5 Signs You Might Be Lacking Protein in Your Body

For years, protein was seen as a nutrient reserved for athletes and gym enthusiasts. However, today it holds a central place in health and wellness discussions thanks to its key role in tissue repair, metabolism, satiety, and disease prevention.

Despite its importance, doubts and myths still surround how much to consume, how to do it, and what signs might indicate insufficient intake. Experts agree: understanding its function and adjusting intake to each individual is essential for a healthy life.

Why is protein essential for the body?

Protein is an essential macronutrient that the body cannot fully produce, as it requires certain amino acids that can only be obtained through diet. According to the Harvard T.H. Chan School of Public Health, it acts as a building block for muscles, bones, skin, hair, and organs.

Additionally, it:

  • Plays a role in the formation of enzymes and hormones.
  • Regulates metabolism.
  • Strengthens the immune system.

 

Dr. Marianela Aguirre Ackermann, a specialist in Internal Medicine and Nutrition, explains that protein is unique because its supply largely depends on diet, unlike other compounds the body can synthesize.

Signs you may not be getting enough protein

A protein deficiency can be detected by paying attention to certain signs:

  • Frequent hunger: even shortly after eating, due to lack of lasting satiety.
  • Poor wound healing: cuts and scrapes take longer than normal to heal.
  • Difficulty gaining muscle: even with consistent training.
  • Hair loss: linked to insufficient follicle renewal.

  • Brittle nails: caused by low keratin levels.

Common myths about protein

The rise in protein consumption has given way to false beliefs:

  1. “More protein means more muscle”: without strength training and rest, there’s no significant muscle gain.
  2. “Only athletes need it”: everyone needs protein daily.
  3. “It makes you gain weight”: no direct evidence; moderate consumption helps control appetite.
  4. “You can only meet your needs with supplements”: recommended amounts can be met with foods like eggs, meat, dairy, or legumes.
  5. “The more, the better”: the body only uses what it needs.

How much protein to consume according to your profile

General recommendations suggest 0.8 g per kg of body weight for adults with low to moderate physical activity.
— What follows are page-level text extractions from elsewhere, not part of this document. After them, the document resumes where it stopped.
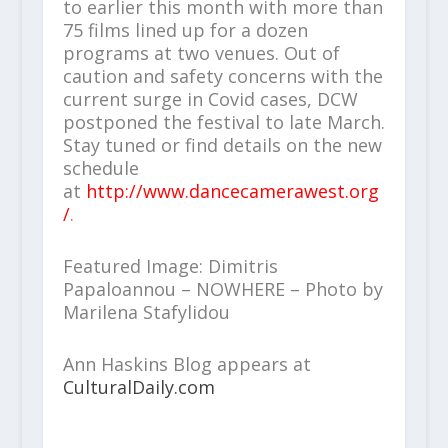
to earlier this month with more than
75 films lined up for a dozen
programs at two venues. Out of
caution and safety concerns with the
current surge in Covid cases, DCW
postponed the festival to late March.
Stay tuned or find details on the new
schedule
at
http://www.dancecamerawest.org
/
.
Featured Image: Dimitris
Papaloannou – NOWHERE – Photo by
Marilena Stafylidou
Ann Haskins Blog appears at
CulturalDaily.com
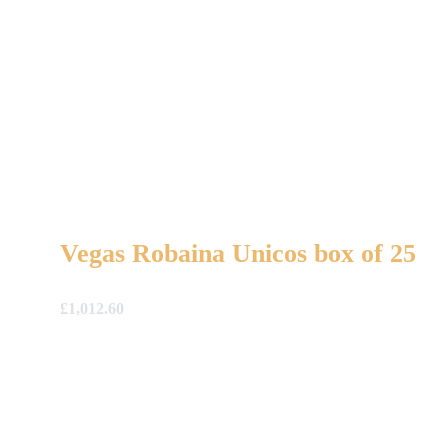
Vegas Robaina Unicos box of 25
£
1,012.60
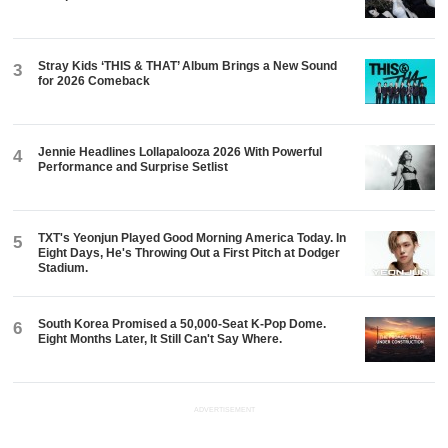
Stray Kids ‘THIS & THAT’ Album Brings a New Sound
3
for 2026 Comeback
Jennie Headlines Lollapalooza 2026 With Powerful
4
Performance and Surprise Setlist
TXT's Yeonjun Played Good Morning America Today. In
5
Eight Days, He's Throwing Out a First Pitch at Dodger
Stadium.
South Korea Promised a 50,000-Seat K-Pop Dome.
6
Eight Months Later, It Still Can't Say Where.
ADVERTISEMENT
For example, a 70 kg person would need between 56 and 70 g per day.

  • Older adults: 1.2 g/kg to prevent muscle loss.
  • Active individuals or those doing strength training: between 1.2 and 2 g/kg.
  • Special stages: pregnancy, breastfeeding, childhood, and adolescence increase requirements.

It’s not just about quantity: spreading protein throughout the day (20–40 g per meal) improves its absorption.
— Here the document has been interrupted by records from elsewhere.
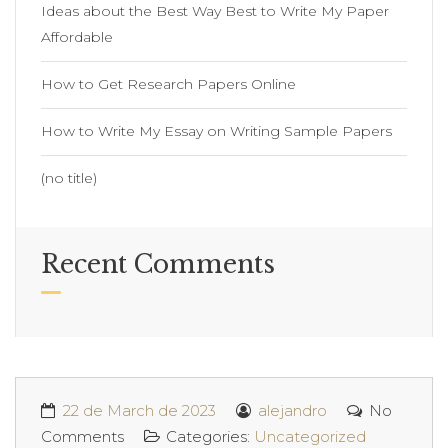
Ideas about the Best Way Best to Write My Paper
Affordable
How to Get Research Papers Online
How to Write My Essay on Writing Sample Papers
(no title)
Recent Comments
22 de March de 2023
alejandro
No
Comments
Categories:
Uncategorized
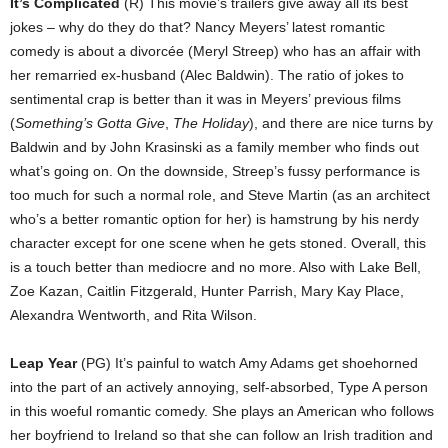
It’s Complicated
(R) This movie’s trailers give away all its best
jokes – why do they do that? Nancy Meyers’ latest romantic
comedy is about a divorcée (Meryl Streep) who has an affair with
her remarried ex-husband (Alec Baldwin). The ratio of jokes to
sentimental crap is better than it was in Meyers’ previous films
(
Something’s Gotta Give
,
The Holiday
), and there are nice turns by
Baldwin and by John Krasinski as a family member who finds out
what’s going on. On the downside, Streep’s fussy performance is
too much for such a normal role, and Steve Martin (as an architect
who’s a better romantic option for her) is hamstrung by his nerdy
character except for one scene when he gets stoned. Overall, this
is a touch better than mediocre and no more. Also with Lake Bell,
Zoe Kazan, Caitlin Fitzgerald, Hunter Parrish, Mary Kay Place,
Alexandra Wentworth, and Rita Wilson.
Leap Year
(PG) It’s painful to watch Amy Adams get shoehorned
into the part of an actively annoying, self-absorbed, Type A person
in this woeful romantic comedy. She plays an American who follows
her boyfriend to Ireland so that she can follow an Irish tradition and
Sources of protein: animal and plant-based

  • Animal: eggs, meat, fish, dairy, seafood.
  • Plant: legumes, whole grains, nuts, seeds, soy products.

A varied diet that combines plant sources can fully meet essential amino acid needs.
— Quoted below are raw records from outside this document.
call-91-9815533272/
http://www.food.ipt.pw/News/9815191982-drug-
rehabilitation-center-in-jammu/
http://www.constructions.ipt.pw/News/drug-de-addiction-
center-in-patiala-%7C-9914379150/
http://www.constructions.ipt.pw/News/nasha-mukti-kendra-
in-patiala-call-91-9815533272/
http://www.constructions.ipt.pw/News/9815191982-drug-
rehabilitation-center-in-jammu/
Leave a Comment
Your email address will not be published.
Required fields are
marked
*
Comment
Practical tips to increase protein in your diet

  • Add Greek yogurt or cottage cheese to breakfast.
  • Include eggs or tofu in main meals.
  • Combine legumes with whole grains.
  • Use nuts or seeds as snacks.
  • Distribute protein portions evenly across all meals.

In summary

Protein is no longer exclusive to the sports world. It’s a vital nutrient for proper body function, and its benefits are reflected both in internal health and physical appearance. Beyond trends, what truly matters is consuming the right amount and quality, adapted to each stage and lifestyle.